Police service spokeswoman, Const. Natalie Aitken, said officers received documents and did a thorough review during the past several months and came to the decision that an investigation is warranted.
They'll now determine if any criminal charges should be laid. Aitken added that no one should assume that charges will be laid.
"A team of investigators is going to be selected to work on this matter and that's still in the process," she said.
Sinclair, a 45-year-old double amputee with a speech problem, was found dead in his wheelchair after waiting 34 hours for care at the Winnipeg Health Sciences Centre.
Sinclair's death could have been prevented if a blood infection had been treated, Dr. Thambirajah Balachandra, Manitoba's chief medical examiner, said within days of the death.
Balachandra announced in February 2009 that there would be an inquest. A date for that has not yet been set.
The death made national headlines and raised concerns about the quality of ER service, as well as about the treatment of aboriginal people in the health-care system.
Sinclair's family has filed a lawsuit against several medical staff, the regional health authority and the Manitoba government for $1.6 million.
The statement of claim, filed Sept. 15 in the Court of Queen's Bench, lists 18 defendants, including the Winnipeg Regional Health Authority and its director of clinical care, Brock Wright.
The WRHA issued a statement Friday saying that it has informed the police that it will co-operate with them, "disclosing information — documents and any other materials — as requested in a timely manner.
"The [WRHA] has acknowledged that mistakes were made and that Mr.

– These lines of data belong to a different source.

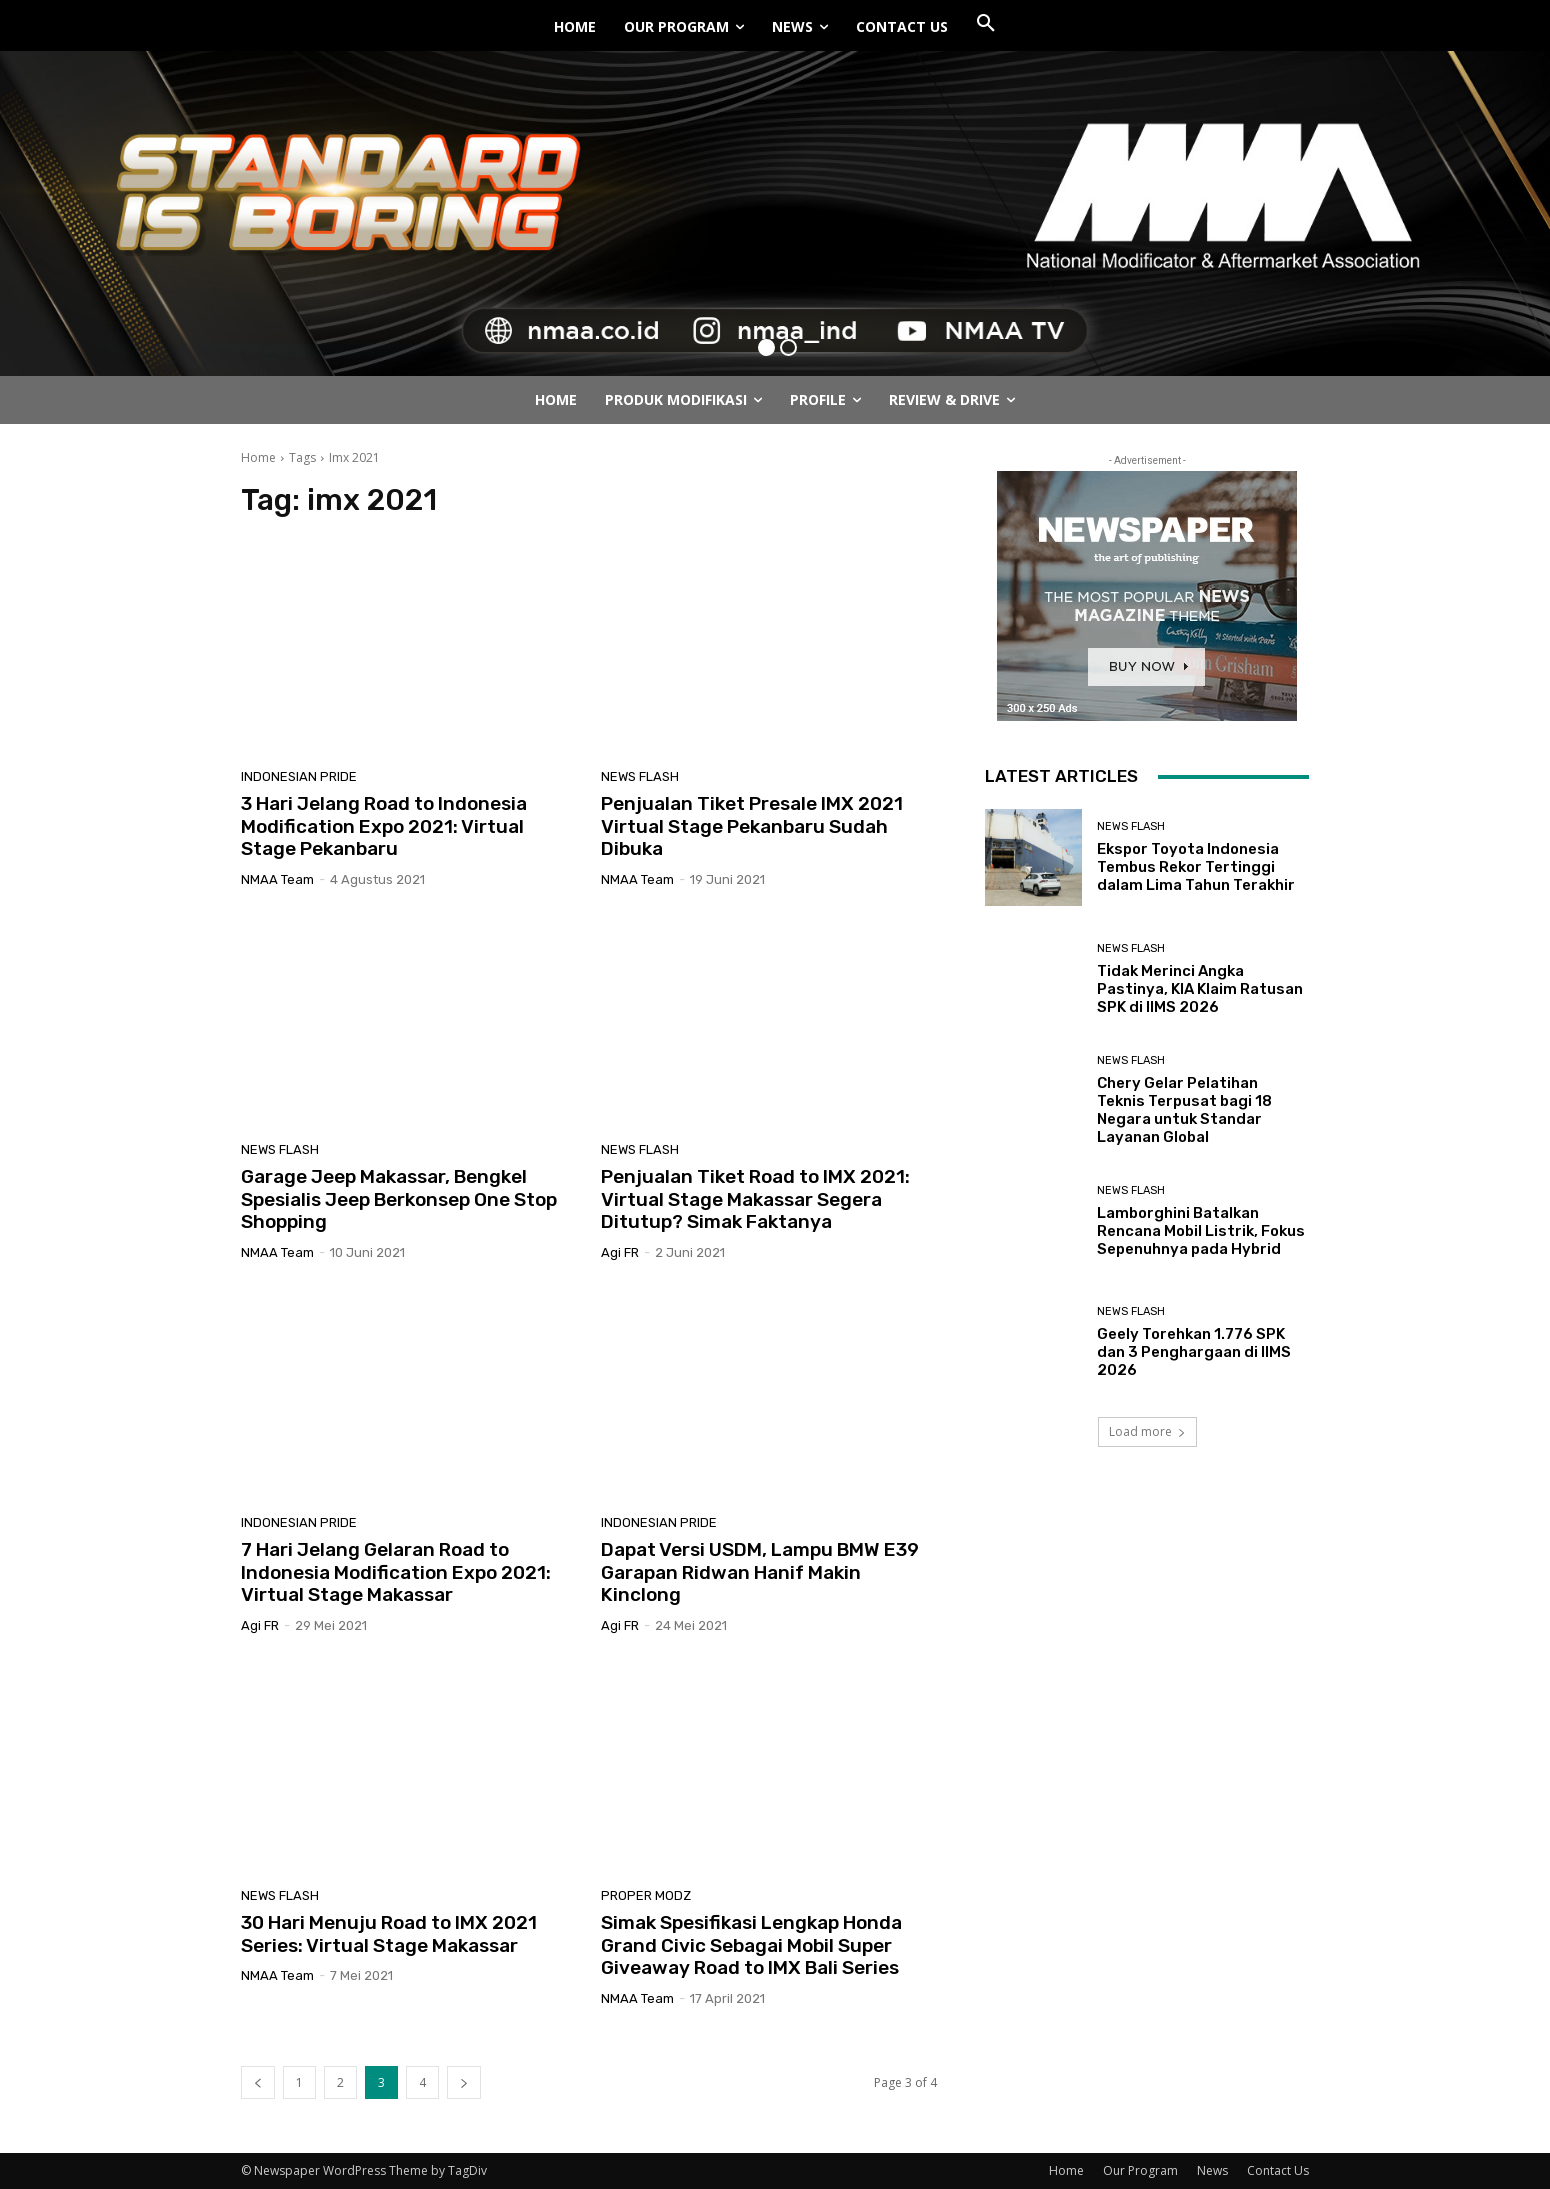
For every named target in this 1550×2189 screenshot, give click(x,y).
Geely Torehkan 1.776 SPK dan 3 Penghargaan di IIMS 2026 (1194, 1352)
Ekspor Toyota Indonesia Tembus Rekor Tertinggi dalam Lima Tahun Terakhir (1196, 867)
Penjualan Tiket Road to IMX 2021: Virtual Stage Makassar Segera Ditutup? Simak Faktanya (755, 1199)
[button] (986, 24)
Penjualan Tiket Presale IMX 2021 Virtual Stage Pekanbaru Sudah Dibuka (752, 826)
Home (258, 457)
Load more (1147, 1431)
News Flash (640, 776)
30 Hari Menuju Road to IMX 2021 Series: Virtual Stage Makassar (389, 1934)
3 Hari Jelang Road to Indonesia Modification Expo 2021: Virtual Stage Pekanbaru (384, 826)
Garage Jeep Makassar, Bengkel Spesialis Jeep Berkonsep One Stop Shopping (399, 1199)
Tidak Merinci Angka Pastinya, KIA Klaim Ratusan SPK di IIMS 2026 (1200, 989)
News (1212, 2170)
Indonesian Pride (299, 776)
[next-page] (464, 2082)
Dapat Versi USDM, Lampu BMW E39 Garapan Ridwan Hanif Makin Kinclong (760, 1572)
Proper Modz (646, 1895)
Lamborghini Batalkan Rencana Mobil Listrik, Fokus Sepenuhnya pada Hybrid (1201, 1231)
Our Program (1140, 2170)
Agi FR (620, 1252)
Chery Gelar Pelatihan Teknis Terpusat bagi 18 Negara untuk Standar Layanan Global (1184, 1110)
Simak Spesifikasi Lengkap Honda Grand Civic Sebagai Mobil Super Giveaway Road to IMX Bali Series (751, 1945)
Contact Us (1278, 2170)
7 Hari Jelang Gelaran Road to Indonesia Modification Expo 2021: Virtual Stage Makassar (396, 1572)
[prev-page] (258, 2082)
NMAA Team (277, 879)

Sinclair’s death was a tragedy that could have been prevented. For that we sincerely apologized to the family," stated the release from spokeswoman Heidi Graham.
"Two reviews undertaken shortly [after Sinclair's death] concluded that while mistakes were made and opportunities missed, no one person was individually responsible. We believe the police investigation will reach the same conclusion.

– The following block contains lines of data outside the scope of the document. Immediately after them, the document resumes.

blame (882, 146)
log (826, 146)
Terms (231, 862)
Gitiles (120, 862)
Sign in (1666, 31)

"As the matter is now the subject of a police investigation as well as before the courts, the WRHA will not be commenting further as it would be inappropriate to do so."

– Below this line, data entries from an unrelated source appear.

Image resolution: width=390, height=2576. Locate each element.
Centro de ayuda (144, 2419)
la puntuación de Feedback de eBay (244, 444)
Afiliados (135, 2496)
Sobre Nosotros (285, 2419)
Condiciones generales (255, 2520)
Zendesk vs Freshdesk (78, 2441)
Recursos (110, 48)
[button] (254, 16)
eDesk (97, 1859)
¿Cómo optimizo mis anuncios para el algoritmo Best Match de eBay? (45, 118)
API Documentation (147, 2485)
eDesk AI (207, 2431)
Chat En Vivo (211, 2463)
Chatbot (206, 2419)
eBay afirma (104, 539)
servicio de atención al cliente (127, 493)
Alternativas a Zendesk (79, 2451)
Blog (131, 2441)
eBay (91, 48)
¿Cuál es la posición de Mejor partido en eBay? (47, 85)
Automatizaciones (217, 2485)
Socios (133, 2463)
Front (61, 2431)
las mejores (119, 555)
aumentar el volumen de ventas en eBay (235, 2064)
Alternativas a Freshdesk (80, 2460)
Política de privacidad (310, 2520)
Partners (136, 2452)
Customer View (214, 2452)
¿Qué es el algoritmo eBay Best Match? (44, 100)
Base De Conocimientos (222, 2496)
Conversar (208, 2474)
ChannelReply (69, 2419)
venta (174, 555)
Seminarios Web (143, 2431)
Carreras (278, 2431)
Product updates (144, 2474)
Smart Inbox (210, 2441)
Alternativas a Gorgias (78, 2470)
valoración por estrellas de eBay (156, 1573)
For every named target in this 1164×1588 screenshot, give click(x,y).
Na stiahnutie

Lawyer questions why decision took so long
Toronto lawyer Clayton Ruby represents the Sinclair family. He was travelling in Europe on Friday, but in an email response to The Canadian Press he said he was pleased about the investigation, although suspicious of the reason it took so long.
"I speculate that someone important tried to stop the investigation or it would not have taken this long," he wrote.
"Legally, it's a simple question, and not very debatable."
Aitken said police only became involved and started their review March 31, after they received correspondence from the family's lawyer and the chief medical examiner.
The chief medical examiner originally said there was no need for police involvement, she said.
"They were responsible for that investigation."
Balachandra told CBC News Friday that the police investigation will delay the scheduling of the inquest. If charges are laid, then no inquest will be held until the legal proceedings are over.
If no charges are laid, then a date for the inquest will be scheduled.